Kamayani Express (Train No. 11071/11072) is a daily Express train run by Indian Railways between Mumbai Lokmanya Tilak Terminus and Ballia. It is the only train of Central Railways that runs from Mumbai to Ballia via Bhopal. Kamayani Express coaches are converted from ICF coach to new LHB coach.

On 4 August 2015, this train was involved in this Harda twin train derailment in Madhya Pradesh.

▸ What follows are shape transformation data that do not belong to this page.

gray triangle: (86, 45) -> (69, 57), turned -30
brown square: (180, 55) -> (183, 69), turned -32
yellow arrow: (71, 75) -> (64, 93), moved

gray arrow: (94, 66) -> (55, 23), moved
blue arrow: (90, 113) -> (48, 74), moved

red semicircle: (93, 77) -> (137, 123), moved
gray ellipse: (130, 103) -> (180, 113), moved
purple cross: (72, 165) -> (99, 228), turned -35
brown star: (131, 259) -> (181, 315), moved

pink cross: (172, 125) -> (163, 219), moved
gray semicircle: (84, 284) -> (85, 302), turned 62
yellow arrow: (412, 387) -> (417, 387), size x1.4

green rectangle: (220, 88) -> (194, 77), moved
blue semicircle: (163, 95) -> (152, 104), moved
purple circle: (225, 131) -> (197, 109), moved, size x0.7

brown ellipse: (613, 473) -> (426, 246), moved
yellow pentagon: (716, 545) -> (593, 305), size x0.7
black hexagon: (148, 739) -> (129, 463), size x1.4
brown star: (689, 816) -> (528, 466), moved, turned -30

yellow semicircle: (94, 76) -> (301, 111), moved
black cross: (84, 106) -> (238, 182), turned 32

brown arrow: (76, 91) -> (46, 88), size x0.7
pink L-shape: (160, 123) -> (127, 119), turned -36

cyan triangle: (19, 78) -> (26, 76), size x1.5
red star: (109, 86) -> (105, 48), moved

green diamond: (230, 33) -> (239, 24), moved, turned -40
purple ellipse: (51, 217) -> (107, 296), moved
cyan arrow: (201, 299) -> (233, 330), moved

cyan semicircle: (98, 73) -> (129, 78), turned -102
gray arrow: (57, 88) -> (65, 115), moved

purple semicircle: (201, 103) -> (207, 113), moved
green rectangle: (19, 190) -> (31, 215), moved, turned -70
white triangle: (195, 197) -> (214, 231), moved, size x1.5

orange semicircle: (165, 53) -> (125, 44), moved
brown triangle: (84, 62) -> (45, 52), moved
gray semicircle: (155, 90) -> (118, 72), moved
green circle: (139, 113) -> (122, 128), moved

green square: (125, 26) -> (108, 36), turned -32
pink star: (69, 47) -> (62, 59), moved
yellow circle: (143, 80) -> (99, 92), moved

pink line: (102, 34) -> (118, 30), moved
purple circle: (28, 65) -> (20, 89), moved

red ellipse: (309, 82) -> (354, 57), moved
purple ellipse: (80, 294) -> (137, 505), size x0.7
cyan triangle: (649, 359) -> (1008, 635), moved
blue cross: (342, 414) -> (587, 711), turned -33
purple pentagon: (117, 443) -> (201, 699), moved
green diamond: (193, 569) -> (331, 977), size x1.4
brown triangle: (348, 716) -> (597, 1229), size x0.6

== Service and schedule ==
The train starts daily from Mumbai Lokmanya Tilak terminus station and from Ballia, covering the total distance of 1786 km in approximately 29 hours 40 minutes.

== Route and stations ==
This train passes through 47 intermediate stations including , Nashik Road, , Raver, ,Bina Junction and Prayagraj Junction.

== Coach and rake ==
Kamayani Express has no rake-sharing arrangement with any other trains. Earlier they run by WCAM-3, The train is pulled by WAP-7 and WAP-4 from Mumbai Lokmanya Tilak Terminus to Banaras and vice versa. The train has 11 sleeper, 4 Third AC,1 Second AC,1 First AC conditioned and 2 general class coaches.

== Accident ==
On 4 August 2015, the Kamayani Express and the Rajendra Nagar–Lokmanya Tilak Terminus Janta Express overturn at the same spot in Madhya Pradesh. The accident happened around midnight at bridge number 648/1 on the Machan River, where the water level was high because of heavy rainfall. As per the officer, six coaches of the Kamayani Express and three coaches along with the engine of the Janata Express were derailed. After cutting off the derailed coaches, the Kamayani Express was taken to the nearest station, Bhirangi railway station. More than 300 Kamayani Express passengers were rescued after the accident, but approximately 25 people died and more than 50 were injured.

The Prime Minister Narendra Modi and Railway PRO announced that the deceased families would receive around ₹2 lakh as ex gratia, and those who were injured badly would receive around ₹50000 from the Central Government. Victims with minor injuries would also get ₹25000.